## Introduction

### 1. Introduction to ML

A user wants to find the right price to sell a car.

![image.png](attachment:4b979386-bda9-440b-b8cf-87d5e972119c.png) 

How can we help the user select the best price? We know a lot of things about a car, such as year, manufacturer, the car mileage.

![image.png](attachment:7861ea59-be8f-40c0-83e3-b1fc155f59bd.png)

Given this information, experts in the past have determined the prices. 

![image.png](attachment:b5257db7-2d63-460b-8f00-2772cc42d35f.png)

And **if experts can determine this price, so can models**.

![image.png](attachment:cb0cf243-87cb-4283-998c-d14406073952.png)

The model takes features (what we know about cars), and targets (what we want to predict) to derive a model.

![image.png](attachment:674dd5db-c870-46a9-9f47-a22754cdfbc3.png)

Then this model can be used to obtain the prices from cars that we don't know.

![image.png](attachment:df87d49e-a710-4b36-bf76-6c65c78df658.png)

In summary, the input of the ML process is our features and target variable, and our output is a model that then has the ability to predict a target given input features.

![image.png](attachment:bc45e439-8118-4661-8e55-8ff1d5876b44.png)
![image.png](attachment:f7c09045-c40e-4ea5-ba07-1c68b40a95db.png)

### 2. Machine Learning vs.

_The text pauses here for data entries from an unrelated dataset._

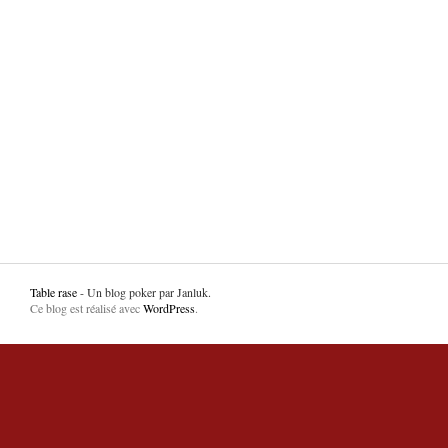
Table rase
- Un blog poker par Janluk.
Ce blog est réalisé avec
WordPress
.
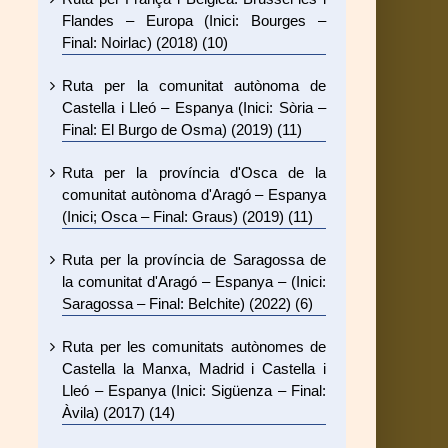
Flandes – Europa (Inici: Bourges –
Final: Noirlac) (2018) (10)
Ruta per la comunitat autònoma de
Castella i Lleó – Espanya (Inici: Sòria –
Final: El Burgo de Osma) (2019) (11)
Ruta per la província d'Osca de la
comunitat autònoma d'Aragó – Espanya
(Inici; Osca – Final: Graus) (2019) (11)
Ruta per la província de Saragossa de
la comunitat d'Aragó – Espanya – (Inici:
Saragossa – Final: Belchite) (2022) (6)
Ruta per les comunitats autònomes de
Castella la Manxa, Madrid i Castella i
Lleó – Espanya (Inici: Sigüenza – Final:
Àvila) (2017) (14)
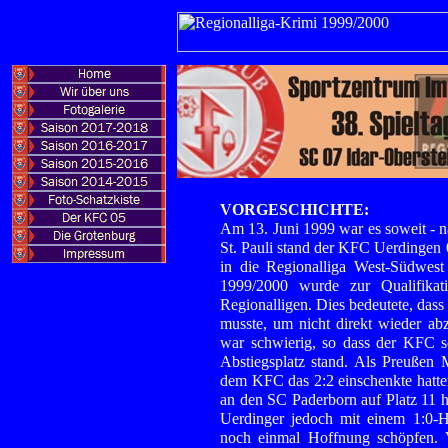
VORGESCHICHTE:
Am 13. Juni 1999 war es soweit - 
St. Pauli stand der KFC Uerdingen 0
in die Regionalliga West-Südwest
1999/2000 wurde zur Qualifikati
Regionalligen. Dies bedeutete, dass
musste, um nicht direkt wieder a
war schwierig, so dass der KFC sc
Abstiegsplatz stand. Als Preußen 
dem KFC das 2:2 einschenkte hatten
an den SC Paderborn auf Platz 11 
Uerdinger jedoch mit einem 1:0-H
noch einmal Hoffnung schöpfen. 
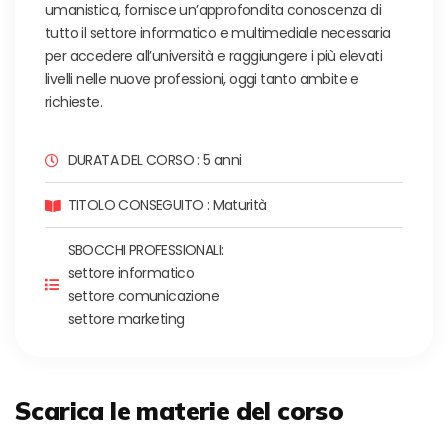
umanistica, fornisce un’approfondita conoscenza di
tutto il settore informatico e multimediale necessaria
per accedere all’università e raggiungere i più elevati
livelli nelle nuove professioni, oggi tanto ambite e
richieste.
DURATA DEL CORSO : 5 anni
TITOLO CONSEGUITO : Maturità
SBOCCHI PROFESSIONALI:
settore informatico
settore comunicazione
settore marketing
Scarica le materie del corso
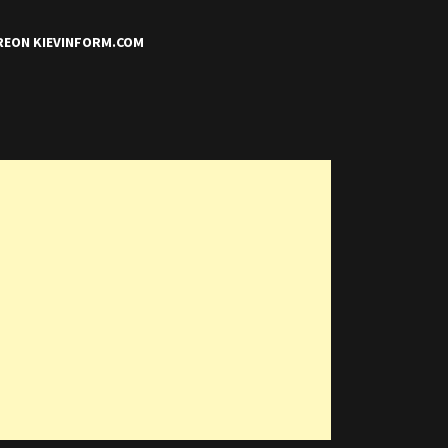
REON KIEVINFORM.COM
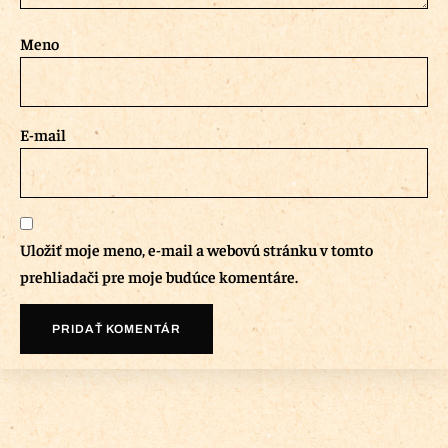
Meno
E-mail
Uložiť moje meno, e-mail a webovú stránku v tomto
prehliadači pre moje budúce komentáre.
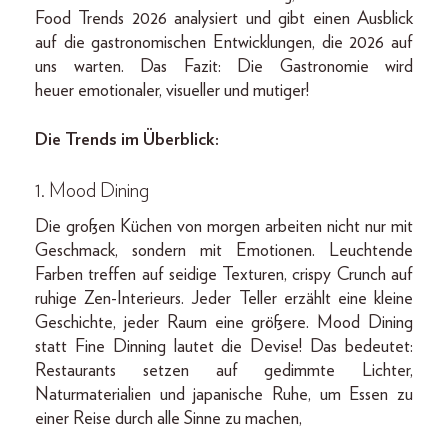
Food Trends 2026 analysiert und gibt einen Ausblick
auf die gastronomischen Entwicklungen, die 2026 auf
uns warten. Das Fazit: Die Gastronomie wird
heuer emotionaler, visueller und mutiger!
Die Trends im Überblick:
1. Mood Dining
Die großen Küchen von morgen arbeiten nicht nur mit
Geschmack, sondern mit Emotionen. Leuchtende
Farben treffen auf seidige Texturen, crispy Crunch auf
ruhige Zen-Interieurs. Jeder Teller erzählt eine kleine
Geschichte, jeder Raum eine größere. Mood Dining
statt Fine Dinning lautet die Devise! Das bedeutet:
Restaurants setzen auf gedimmte Lichter,
Naturmaterialien und japanische Ruhe, um Essen zu
einer Reise durch alle Sinne zu machen,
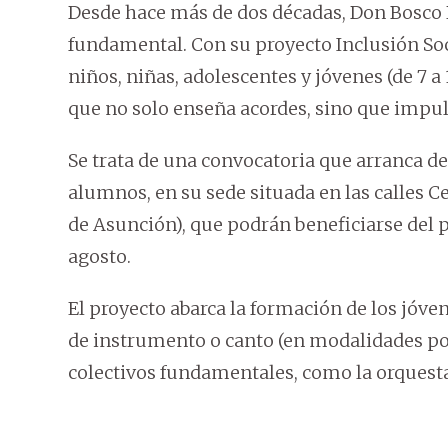
Desde hace más de dos décadas, Don Bosco
fundamental. Con su proyecto Inclusión Soci
niños, niñas, adolescentes y jóvenes (de 7 a
que no solo enseña acordes, sino que impul
Se trata de una convocatoria que arranca de
alumnos, en su sede situada en las calles 
de Asunción), que podrán beneficiarse del p
agosto.
El proyecto abarca la formación de los jóve
de instrumento o canto (en modalidades pop
colectivos fundamentales, como la orquesta 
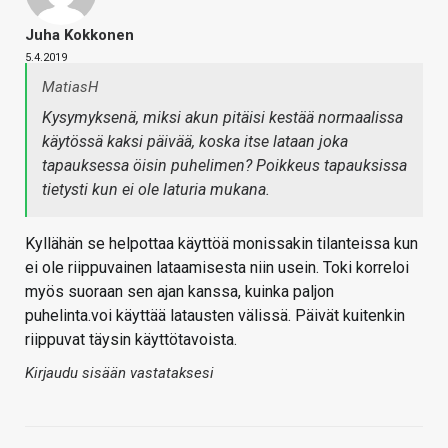
Juha Kokkonen
5.4.2019
MatiasH
Kysymyksenä, miksi akun pitäisi kestää normaalissa
käytössä kaksi päivää, koska itse lataan joka
tapauksessa öisin puhelimen? Poikkeus tapauksissa
tietysti kun ei ole laturia mukana.
Kyllähän se helpottaa käyttöä monissakin tilanteissa kun
ei ole riippuvainen lataamisesta niin usein. Toki korreloi
myös suoraan sen ajan kanssa, kuinka paljon
puhelinta.voi käyttää latausten välissä. Päivät kuitenkin
riippuvat täysin käyttötavoista.
Kirjaudu sisään vastataksesi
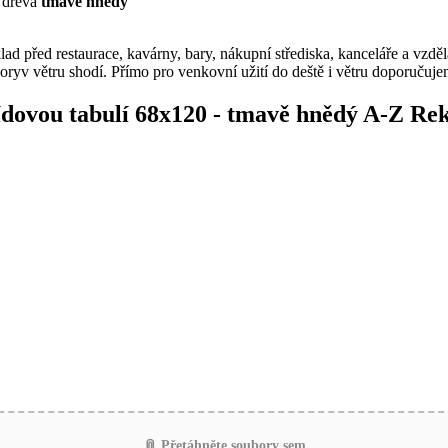
 dřeva
tmavě hnědý
lad před restaurace, kavárny, bary, nákupní střediska, kanceláře a vzděl
poryv větru shodí. Přímo pro venkovní užití do deště i větru doporučuje
ídovou tabulí 68x120 - tmavě hnědý A-Z R
📎 Přetáhněte soubory sem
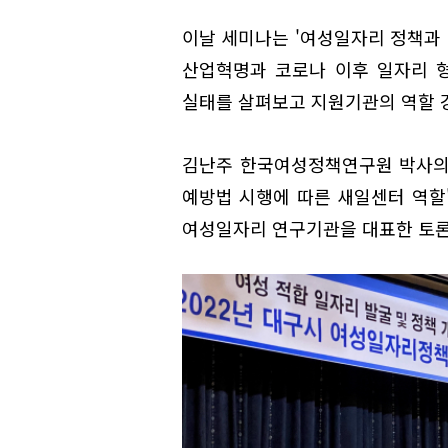
이날 세미나는 '여성일자리 정책과 
산업혁명과 코로나 이후 일자리 
실태를 살펴보고 지원기관의 역할 강
김난주 한국여성정책연구원 박사의
예방법 시행에 따른 새일센터 역할'
여성일자리 연구기관을 대표한 토론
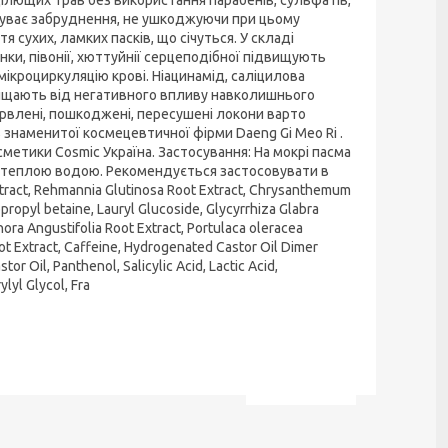
усуває забруднення, не ушкоджуючи при цьому
сухих, ламких пасків, що січуться. У складі
и, півонії, хюттуйнії серцеподібної підвищують
ікроциркуляцію крові. Ніацинамід, саліцилова
хищають від негативного впливу навколишнього
арвлені, пошкоджені, пересушені локони варто
аменитої космецевтичної фірми Daeng Gi Meo Ri .
метики Cosmic Україна. Застосування: На мокрі пасма
е теплою водою. Рекомендується застосовувати в
tract, Rehmannia Glutinosa Root Extract, Chrysanthemum
ropyl betaine, Lauryl Glucoside, Glycyrrhiza Glabra
phora Angustifolia Root Extract, Portulaca oleracea
oot Extract, Caffeine, Hydrogenated Castor Oil Dimer
 Oil, Panthenol, Salicylic Acid, Lactic Acid,
lyl Glycol, Fra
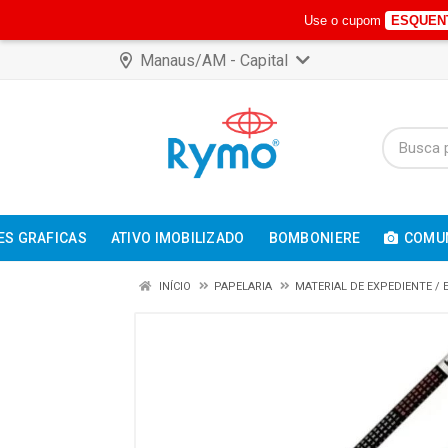
Use o cupom
ESQUEN
Manaus/AM - Capital
ES GRAFICAS
ATIVO IMOBILIZADO
BOMBONIERE
COMUN
INÍCIO
PAPELARIA
MATERIAL DE EXPEDIENTE /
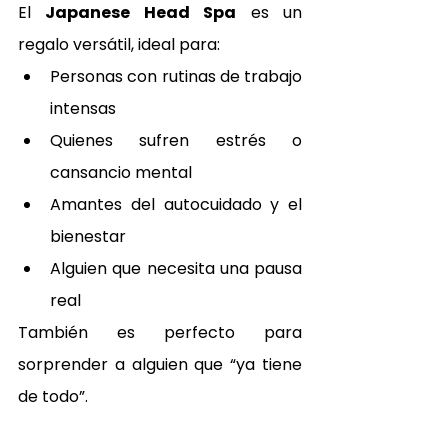
El 
Japanese Head Spa
 es un 
regalo versátil, ideal para:
Personas con rutinas de trabajo 
intensas
Quienes sufren estrés o 
cansancio mental
Amantes del autocuidado y el 
bienestar
Alguien que necesita una pausa 
real
También es perfecto para 
sorprender a alguien que “ya tiene 
de todo”.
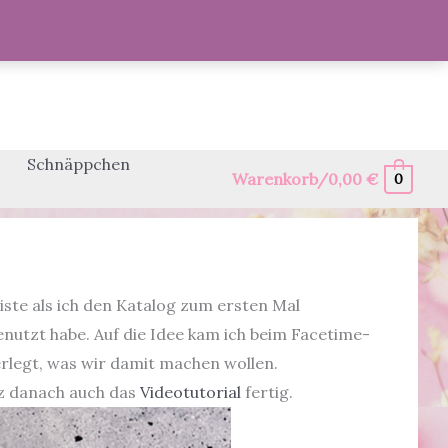
Schnäppchen
Warenkorb/
0,00
€
0
ste als ich den Katalog zum ersten Mal
genutzt habe. Auf die Idee kam ich beim Facetime-
rlegt, was wir damit machen wollen.
z danach auch das
Videotutorial
fertig.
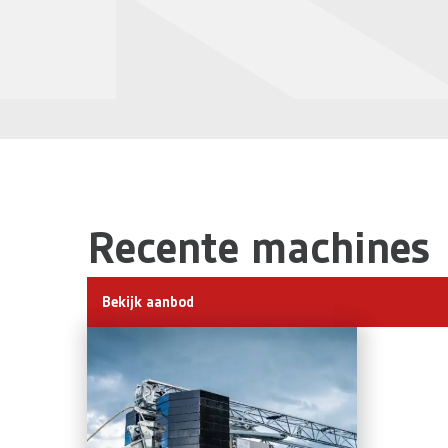
Recente machines
Bekijk aanbod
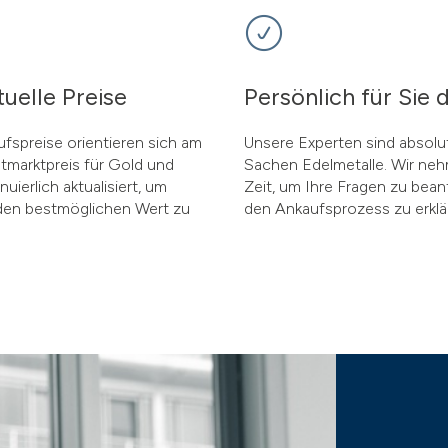
uelle Preise
Persönlich für Sie 
fspreise orientieren sich am
Unsere Experten sind absolut
ltmarktpreis für Gold und
Sachen Edelmetalle. Wir ne
uierlich aktualisiert, um
Zeit, um Ihre Fragen zu bea
den bestmöglichen Wert zu
den Ankaufsprozess zu erklä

Classical Programming

Suppose we want a product that classifies if messages are either SPAM or NOT SPAM.

![image.png](attachment:f821ce80-bcfb-44e0-99d1-2208a434d674.png)

So we analyze mails and come up with a couple of rules that determine if a message is SPAM, such as:

- If sender = promotions@online.com.
- If title contains "tax review" and sender contains "online".

So, we write a simple program that uses these rules to classify our e-mails.

![image.png](attachment:b07e1f1b-43e5-42e8-91d6-60c238a55e67.png)

Now, we get a new type of email:

![image.png](attachment:af810837-06b8-4974-a3f1-258a181786e4.png)

So, we add another rule to our code.

![image.png](attachment:060d25c3-87eb-46d6-a543-1621807ec5ca.png)

But we, as we don't want to misclassify food emails, such as:

![image.png](attachment:ed7c9db9-a74c-4381-8adc-affb4bf8ec71.png)

We add another rule... you start to get the pattern. These rules can be hard to detect, some may not work, and we would need a lot of effort to maintain our program.

So, what can we do with Machine Learning? We gather data that we can use as features and targets.

![image.png](attachment:2824bfcb-b249-47c9-b4df-64553e0f7170.png)

But, how do we obtain the features? They can come from the rules we have, but we will not determine the impact of those rules in our prediction, this will be determined by our ML system.

![image.png](attachment:39576df0-ece6-40c2-a39c-735ad15ad9a9.png)

This way, we will have a set of features and a target for each of our emails.

![image.png](attachment:cfd2dd38-70b6-49ef-8f13-7187587e31a1.png)

This is how we obtain the dataset (one row per email) that we can use to train a model.

![image.png](attachment:a97a49b7-3df1-4c49-9cf5-c09aa1cb82d1.png)

And that we can later use to classify our emails (get the predicted targets).

![image.png](attachment:6c842a94-cfb8-4d8a-b6b5-3104e37c0cd9.png)

![image.png](attachment:2be74182-b986-437a-ad99-afcd4586b3dc.png)

The difference between ML and classical programming can be summarized in the following image.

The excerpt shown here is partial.